J. R. Alonso de la Torre-El Correo
- Antes de Trump, gobernar sin democracia te convertía en dictador y traficar con droga, te convertía en narcotraficante
Antes de Trump, gobernar sin democracia te convertía en dictador y traficar con droga, te convertía en narcotraficante. Tras Trump, la democracia no es trascendente y mover droga es secundario. Ambas categorías, las de sátrapa y narco, dependen de si tienes petróleo, minerales y tierras raras. Juan Orlando Hernández presidió el narco estado de Honduras y estaba condenado por narcotráfico a 45 años de prisión en Estados Unidos, pero fue indultado por Trump hace 39 días. Una semana antes de ese indulto, Trump recibía a Bin Salmán, príncipe heredero del régimen totalitario de Arabia Saudí, lo ensalzaba y lo exculpaba de cualquier acusación por el asesinato de Khashoggi, columnista del Washington Post.
Nicolás Maduro era un tirano y gobernaba un narco estado, pero su desgracia ha sido la riqueza petrolífera. En la justificación de su captura, Trump utiliza 27 veces la palabra petróleo y ya se anuncia la visita de 20 empresarios norteamericanos a Venezuela para analizar posibilidades de inversión. Si tu país posee tierras raras, minerales o petróleo, ya encontrarán un pretexto para actuar, sea Putin en Ucrania, Polonia o Georgia; sea Xi Jinping en Taiwán; sea Trump en Canadá, Venezuela o Groenlandia. Trump ya ha acusado a Europa de no respetar la libertad de expresión, antesala de la acusación de dictadura, y a Canadá de llenar de droga Estados Unidos.
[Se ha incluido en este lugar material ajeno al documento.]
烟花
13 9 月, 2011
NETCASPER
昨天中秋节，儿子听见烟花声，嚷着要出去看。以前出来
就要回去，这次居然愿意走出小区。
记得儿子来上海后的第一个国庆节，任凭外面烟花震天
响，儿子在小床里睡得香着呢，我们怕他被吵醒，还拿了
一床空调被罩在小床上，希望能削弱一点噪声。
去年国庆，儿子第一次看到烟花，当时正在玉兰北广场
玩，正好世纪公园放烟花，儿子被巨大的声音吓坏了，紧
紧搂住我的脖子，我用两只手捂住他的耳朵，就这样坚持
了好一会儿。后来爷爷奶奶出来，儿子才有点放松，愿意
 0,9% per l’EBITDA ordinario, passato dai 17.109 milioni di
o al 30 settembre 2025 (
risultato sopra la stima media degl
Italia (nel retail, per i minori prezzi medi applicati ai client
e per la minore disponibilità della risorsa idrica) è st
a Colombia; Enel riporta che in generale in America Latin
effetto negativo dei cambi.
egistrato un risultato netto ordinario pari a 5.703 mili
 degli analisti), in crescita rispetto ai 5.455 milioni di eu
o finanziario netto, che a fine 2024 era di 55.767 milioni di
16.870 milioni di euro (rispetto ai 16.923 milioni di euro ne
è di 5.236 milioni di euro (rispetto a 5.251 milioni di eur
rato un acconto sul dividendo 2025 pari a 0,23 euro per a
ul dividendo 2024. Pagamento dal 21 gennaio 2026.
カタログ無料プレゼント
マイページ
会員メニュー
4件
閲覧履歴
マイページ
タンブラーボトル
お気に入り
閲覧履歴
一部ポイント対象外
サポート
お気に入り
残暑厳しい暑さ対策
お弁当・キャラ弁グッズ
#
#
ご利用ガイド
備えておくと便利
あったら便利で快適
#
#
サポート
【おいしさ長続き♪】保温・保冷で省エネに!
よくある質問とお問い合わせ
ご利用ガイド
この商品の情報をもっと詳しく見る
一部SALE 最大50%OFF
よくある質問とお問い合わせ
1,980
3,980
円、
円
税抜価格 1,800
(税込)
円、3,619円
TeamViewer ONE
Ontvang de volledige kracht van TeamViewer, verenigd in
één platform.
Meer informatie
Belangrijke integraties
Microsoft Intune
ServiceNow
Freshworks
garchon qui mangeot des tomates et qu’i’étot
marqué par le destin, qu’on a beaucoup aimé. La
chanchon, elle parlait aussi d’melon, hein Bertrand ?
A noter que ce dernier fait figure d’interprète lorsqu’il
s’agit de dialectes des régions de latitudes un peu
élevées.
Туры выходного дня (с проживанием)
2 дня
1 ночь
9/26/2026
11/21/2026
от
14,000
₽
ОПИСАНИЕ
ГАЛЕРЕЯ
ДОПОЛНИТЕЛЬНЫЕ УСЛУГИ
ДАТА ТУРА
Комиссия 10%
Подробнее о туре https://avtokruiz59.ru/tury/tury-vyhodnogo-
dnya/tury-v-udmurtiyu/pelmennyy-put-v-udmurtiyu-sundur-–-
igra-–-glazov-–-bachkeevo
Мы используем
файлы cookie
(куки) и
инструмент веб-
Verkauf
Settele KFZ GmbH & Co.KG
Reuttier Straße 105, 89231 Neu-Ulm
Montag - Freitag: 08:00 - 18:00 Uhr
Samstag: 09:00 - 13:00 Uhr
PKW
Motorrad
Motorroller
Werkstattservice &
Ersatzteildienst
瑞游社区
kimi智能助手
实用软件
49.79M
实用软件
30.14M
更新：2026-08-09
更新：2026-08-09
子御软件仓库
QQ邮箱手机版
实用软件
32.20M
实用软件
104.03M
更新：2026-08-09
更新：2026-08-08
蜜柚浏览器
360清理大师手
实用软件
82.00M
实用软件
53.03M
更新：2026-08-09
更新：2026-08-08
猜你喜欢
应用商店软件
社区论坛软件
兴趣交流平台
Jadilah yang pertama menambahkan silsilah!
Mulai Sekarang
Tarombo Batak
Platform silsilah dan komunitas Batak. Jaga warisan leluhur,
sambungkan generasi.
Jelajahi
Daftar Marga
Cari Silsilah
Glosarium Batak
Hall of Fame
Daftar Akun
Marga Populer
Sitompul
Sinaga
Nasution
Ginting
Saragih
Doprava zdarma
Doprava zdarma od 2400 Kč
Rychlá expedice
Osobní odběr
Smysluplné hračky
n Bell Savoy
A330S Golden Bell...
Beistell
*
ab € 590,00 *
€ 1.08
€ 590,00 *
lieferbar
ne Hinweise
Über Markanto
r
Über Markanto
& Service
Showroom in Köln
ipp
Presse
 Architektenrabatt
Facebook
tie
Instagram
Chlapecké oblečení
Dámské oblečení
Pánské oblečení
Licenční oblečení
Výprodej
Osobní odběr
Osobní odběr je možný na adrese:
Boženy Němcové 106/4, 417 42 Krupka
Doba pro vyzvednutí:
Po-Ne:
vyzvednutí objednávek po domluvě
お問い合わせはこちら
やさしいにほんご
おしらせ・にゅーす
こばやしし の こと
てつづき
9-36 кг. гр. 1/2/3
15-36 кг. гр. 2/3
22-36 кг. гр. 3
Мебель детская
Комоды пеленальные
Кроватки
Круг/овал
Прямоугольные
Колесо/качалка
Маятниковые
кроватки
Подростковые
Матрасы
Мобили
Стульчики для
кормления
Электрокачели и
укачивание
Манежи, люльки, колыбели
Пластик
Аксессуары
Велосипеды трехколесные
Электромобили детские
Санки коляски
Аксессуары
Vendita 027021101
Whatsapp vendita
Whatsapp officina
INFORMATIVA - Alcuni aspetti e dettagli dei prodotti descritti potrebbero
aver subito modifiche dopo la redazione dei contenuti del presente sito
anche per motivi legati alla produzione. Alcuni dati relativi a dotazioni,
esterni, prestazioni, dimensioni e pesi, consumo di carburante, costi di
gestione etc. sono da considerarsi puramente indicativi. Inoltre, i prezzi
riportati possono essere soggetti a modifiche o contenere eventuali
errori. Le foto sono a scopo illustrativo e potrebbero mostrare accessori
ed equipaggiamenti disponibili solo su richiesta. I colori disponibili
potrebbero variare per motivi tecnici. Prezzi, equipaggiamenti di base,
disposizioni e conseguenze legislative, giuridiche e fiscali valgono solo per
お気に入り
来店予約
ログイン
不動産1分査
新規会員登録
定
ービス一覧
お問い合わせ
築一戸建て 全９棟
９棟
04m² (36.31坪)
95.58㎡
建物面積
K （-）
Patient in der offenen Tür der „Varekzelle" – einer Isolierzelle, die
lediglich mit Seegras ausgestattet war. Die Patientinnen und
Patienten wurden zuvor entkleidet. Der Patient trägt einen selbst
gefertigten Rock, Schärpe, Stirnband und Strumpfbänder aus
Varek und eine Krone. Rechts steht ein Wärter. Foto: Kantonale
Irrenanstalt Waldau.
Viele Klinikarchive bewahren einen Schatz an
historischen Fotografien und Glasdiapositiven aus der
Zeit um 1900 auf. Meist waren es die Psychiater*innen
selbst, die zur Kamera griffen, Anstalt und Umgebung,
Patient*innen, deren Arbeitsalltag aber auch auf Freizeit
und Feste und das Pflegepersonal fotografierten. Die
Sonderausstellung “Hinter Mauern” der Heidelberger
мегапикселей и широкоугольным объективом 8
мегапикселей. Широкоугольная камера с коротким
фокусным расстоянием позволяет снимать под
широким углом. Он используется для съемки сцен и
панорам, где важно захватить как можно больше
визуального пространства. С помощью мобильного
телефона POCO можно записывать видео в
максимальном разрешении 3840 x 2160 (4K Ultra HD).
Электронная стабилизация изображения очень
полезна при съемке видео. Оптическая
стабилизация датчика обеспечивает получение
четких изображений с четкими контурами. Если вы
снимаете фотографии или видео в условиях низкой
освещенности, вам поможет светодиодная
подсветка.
El mundo de ayer estaba regido por el derecho internacional. En el mundo de hoy manda el negocio bajo el pretexto de la seguridad nacional. Ya no hay reglas y Europa, paraíso de los reglamentos, reacciona con tibieza, paralizada por el miedo hasta que vengan a por nosotros y a por nuestras posibilidades de inversión.